§ **TASK INSTRUCTIONS**
Beneath this task are records; tally the lines in them that contain "Traction" and report only the number.

══════════

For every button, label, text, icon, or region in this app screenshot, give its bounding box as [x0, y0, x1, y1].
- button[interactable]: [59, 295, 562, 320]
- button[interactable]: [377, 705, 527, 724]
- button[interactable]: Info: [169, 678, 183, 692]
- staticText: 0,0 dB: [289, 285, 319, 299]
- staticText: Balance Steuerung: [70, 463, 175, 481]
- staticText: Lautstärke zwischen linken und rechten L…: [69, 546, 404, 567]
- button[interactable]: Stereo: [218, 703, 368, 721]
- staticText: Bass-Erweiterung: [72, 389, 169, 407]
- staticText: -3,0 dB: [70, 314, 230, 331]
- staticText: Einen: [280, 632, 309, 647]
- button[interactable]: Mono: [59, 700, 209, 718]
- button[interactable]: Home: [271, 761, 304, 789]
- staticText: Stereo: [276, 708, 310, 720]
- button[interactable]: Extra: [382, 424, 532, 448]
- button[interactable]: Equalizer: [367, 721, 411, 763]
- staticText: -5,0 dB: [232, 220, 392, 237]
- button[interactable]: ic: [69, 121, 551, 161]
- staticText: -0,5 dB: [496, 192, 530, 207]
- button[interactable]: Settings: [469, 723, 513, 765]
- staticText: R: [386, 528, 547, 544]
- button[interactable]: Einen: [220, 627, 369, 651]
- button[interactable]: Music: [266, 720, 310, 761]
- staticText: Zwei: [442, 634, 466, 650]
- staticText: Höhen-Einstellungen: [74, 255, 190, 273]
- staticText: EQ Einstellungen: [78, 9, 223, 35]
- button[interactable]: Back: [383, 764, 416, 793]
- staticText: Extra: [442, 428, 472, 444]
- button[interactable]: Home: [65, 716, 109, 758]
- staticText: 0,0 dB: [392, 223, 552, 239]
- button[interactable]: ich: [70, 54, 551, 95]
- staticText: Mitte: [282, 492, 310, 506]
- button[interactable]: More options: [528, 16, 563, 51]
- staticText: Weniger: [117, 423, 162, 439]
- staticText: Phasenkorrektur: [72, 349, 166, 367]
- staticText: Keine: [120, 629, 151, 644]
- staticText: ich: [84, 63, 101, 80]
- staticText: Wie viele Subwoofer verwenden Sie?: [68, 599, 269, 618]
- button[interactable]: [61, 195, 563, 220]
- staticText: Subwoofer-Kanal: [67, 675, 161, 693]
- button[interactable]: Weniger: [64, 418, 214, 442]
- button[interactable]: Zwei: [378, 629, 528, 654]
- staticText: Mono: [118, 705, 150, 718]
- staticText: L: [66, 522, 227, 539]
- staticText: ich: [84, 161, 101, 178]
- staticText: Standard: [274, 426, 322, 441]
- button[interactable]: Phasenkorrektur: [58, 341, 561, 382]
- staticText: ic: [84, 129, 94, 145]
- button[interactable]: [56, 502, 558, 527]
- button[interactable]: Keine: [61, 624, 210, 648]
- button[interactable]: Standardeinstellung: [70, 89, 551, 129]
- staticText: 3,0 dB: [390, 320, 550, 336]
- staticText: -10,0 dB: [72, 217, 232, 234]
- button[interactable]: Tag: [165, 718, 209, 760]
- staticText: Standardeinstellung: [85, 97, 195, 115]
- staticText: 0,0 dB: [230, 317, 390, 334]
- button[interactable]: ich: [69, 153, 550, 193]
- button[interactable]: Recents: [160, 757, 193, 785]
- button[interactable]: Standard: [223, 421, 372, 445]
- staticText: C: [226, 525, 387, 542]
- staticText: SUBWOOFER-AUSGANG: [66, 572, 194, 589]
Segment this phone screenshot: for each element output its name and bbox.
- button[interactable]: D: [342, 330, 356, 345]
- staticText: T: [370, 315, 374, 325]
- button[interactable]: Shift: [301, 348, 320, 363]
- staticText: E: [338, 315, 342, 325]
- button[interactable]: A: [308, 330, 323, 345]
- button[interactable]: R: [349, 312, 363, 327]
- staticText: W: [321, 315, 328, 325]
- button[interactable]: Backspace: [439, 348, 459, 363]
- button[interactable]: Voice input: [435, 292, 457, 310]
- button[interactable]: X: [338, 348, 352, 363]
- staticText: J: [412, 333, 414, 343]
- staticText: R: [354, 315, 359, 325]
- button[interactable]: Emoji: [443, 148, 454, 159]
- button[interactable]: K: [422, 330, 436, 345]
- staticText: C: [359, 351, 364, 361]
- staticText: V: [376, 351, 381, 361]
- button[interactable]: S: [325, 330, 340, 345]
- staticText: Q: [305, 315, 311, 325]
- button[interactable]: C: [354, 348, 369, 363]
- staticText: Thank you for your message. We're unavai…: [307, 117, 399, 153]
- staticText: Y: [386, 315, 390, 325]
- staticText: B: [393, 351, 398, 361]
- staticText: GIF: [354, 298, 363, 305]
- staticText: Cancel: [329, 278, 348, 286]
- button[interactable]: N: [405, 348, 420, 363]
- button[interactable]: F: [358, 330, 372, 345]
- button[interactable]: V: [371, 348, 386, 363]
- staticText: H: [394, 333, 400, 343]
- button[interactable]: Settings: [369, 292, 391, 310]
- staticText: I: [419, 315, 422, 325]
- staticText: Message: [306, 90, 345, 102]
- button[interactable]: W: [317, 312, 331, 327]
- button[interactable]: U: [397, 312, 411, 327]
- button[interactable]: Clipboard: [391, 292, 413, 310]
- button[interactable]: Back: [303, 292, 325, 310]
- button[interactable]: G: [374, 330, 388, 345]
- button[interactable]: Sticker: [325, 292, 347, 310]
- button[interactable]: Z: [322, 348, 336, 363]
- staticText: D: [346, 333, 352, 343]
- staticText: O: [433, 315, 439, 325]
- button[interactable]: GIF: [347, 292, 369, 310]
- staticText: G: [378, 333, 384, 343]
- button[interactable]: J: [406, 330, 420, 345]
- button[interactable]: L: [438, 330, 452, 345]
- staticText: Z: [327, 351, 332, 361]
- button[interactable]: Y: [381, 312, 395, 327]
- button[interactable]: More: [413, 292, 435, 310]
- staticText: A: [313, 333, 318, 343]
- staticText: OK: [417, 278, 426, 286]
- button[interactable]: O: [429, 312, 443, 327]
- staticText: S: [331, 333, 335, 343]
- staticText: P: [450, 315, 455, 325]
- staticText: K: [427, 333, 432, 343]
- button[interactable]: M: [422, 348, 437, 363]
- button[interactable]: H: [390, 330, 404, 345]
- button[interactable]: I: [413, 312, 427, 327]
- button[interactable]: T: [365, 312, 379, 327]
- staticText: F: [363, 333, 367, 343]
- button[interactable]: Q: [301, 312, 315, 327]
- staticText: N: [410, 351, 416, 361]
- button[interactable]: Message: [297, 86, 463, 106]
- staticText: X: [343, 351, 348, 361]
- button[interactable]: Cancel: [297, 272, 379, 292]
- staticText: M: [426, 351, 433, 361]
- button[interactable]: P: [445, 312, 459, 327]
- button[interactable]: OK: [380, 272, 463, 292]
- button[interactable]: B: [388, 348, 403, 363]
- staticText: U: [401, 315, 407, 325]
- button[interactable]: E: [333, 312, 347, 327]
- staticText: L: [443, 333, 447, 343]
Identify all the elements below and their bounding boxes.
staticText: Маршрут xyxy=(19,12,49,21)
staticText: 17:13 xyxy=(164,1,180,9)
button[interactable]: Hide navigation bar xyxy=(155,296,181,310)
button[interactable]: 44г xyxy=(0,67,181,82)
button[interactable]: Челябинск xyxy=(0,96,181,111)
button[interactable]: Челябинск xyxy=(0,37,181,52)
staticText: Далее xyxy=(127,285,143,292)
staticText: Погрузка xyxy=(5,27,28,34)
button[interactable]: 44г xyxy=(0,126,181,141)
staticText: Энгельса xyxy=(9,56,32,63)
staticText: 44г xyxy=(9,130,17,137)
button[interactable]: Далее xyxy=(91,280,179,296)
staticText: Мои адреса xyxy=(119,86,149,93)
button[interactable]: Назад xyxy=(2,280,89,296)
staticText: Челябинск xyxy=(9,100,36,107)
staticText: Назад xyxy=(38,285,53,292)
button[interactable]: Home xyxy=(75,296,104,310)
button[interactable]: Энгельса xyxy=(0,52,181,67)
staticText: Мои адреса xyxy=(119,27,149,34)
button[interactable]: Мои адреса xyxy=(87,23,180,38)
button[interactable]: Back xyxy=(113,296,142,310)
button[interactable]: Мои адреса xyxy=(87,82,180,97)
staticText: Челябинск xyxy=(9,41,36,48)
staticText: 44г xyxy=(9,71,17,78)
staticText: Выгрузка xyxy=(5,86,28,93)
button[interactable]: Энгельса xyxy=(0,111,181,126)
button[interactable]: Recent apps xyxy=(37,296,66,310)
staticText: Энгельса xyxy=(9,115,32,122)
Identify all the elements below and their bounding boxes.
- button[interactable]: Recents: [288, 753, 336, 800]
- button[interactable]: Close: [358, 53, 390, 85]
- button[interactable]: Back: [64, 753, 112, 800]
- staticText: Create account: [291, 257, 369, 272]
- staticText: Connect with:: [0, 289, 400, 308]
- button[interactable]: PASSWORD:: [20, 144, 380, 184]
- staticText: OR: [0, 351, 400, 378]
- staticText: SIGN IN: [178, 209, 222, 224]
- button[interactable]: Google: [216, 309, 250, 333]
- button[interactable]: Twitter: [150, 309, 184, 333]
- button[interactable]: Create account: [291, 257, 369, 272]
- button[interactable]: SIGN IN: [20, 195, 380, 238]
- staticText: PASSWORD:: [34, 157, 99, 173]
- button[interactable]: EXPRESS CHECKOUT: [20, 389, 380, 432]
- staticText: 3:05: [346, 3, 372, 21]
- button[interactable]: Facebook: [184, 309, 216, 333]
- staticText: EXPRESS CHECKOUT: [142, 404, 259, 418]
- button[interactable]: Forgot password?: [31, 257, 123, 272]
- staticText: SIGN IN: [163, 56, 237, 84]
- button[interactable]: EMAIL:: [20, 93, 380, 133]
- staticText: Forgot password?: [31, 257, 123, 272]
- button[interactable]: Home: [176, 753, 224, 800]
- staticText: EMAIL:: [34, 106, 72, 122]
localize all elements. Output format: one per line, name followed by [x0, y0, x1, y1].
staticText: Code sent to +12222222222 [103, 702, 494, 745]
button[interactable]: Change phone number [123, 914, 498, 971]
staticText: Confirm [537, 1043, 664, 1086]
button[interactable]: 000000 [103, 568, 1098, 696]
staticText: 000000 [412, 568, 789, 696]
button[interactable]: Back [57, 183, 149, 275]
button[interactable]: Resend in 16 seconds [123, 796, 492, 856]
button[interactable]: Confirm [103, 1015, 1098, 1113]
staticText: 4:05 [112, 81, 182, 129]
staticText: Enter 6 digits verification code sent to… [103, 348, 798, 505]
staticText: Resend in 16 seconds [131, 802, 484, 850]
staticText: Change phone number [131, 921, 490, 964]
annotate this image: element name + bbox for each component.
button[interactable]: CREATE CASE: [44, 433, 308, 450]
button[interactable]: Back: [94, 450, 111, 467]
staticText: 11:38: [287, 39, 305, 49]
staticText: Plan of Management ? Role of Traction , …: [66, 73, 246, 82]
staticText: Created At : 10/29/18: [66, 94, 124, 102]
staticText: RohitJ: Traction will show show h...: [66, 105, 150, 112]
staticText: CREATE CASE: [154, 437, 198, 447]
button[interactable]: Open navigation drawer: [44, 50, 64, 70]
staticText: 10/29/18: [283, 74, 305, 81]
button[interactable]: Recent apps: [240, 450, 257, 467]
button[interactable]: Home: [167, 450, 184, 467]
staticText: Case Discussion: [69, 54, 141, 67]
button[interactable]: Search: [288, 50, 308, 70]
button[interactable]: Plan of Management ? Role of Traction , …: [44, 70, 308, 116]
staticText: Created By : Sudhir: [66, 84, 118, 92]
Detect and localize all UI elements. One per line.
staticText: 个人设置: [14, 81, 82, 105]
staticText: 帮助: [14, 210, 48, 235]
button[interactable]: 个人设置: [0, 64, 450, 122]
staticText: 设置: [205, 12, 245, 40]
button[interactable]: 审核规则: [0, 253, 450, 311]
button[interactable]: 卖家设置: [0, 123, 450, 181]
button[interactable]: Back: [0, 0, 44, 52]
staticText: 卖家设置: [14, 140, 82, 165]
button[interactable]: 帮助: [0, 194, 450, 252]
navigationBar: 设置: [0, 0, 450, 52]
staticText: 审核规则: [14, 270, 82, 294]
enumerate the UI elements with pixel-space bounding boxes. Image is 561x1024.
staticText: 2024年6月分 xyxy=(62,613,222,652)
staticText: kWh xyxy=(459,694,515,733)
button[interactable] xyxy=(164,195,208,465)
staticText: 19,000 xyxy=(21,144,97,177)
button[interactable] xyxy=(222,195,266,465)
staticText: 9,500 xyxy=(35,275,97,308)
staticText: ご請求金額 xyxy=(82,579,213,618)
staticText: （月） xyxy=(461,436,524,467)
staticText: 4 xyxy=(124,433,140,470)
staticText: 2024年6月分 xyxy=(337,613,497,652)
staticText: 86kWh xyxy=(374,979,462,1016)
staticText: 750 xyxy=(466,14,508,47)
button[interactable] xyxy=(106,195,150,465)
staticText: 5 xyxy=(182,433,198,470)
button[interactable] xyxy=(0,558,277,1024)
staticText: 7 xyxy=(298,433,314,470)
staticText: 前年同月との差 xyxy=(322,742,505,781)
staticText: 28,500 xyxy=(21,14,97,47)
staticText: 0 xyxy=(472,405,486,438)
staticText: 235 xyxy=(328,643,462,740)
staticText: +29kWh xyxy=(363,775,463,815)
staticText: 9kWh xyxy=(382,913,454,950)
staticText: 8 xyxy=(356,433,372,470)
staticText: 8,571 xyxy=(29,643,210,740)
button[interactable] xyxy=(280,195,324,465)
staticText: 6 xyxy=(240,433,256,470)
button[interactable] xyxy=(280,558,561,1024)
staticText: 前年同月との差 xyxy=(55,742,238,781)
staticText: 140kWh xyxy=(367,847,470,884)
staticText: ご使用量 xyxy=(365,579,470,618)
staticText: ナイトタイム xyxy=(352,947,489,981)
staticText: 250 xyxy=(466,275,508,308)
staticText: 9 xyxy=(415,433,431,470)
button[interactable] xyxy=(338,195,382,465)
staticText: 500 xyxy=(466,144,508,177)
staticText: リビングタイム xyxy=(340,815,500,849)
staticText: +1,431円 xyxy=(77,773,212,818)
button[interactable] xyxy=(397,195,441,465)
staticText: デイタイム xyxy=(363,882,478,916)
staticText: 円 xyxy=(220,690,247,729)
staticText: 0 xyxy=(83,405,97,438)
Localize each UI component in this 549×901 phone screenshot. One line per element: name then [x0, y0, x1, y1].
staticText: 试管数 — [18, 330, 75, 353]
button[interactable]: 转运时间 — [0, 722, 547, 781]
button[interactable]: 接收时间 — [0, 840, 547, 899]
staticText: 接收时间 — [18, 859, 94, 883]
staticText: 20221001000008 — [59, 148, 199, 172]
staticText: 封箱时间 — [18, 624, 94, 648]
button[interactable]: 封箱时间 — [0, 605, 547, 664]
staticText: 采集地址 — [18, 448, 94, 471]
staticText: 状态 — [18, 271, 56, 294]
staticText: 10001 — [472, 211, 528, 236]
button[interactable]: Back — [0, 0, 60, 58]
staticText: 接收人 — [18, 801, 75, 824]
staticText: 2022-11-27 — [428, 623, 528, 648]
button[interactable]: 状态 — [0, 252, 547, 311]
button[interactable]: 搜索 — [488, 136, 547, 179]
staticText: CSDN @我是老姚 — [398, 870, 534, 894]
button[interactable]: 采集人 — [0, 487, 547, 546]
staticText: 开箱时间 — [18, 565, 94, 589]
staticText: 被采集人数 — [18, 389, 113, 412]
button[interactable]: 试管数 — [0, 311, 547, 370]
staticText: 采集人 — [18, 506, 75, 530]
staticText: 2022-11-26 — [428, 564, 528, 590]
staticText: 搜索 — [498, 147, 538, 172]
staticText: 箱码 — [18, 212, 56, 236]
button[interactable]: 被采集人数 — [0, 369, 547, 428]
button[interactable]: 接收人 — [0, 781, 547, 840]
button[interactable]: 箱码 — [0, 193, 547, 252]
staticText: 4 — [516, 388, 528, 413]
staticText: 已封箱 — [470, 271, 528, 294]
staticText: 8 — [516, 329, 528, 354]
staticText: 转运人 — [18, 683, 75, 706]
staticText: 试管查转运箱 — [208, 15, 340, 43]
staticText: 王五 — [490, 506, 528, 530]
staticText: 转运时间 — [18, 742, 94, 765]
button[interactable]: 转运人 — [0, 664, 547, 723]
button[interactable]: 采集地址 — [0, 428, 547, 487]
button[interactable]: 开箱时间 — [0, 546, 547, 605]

══════════

§ **YOUR SOLUTION**
3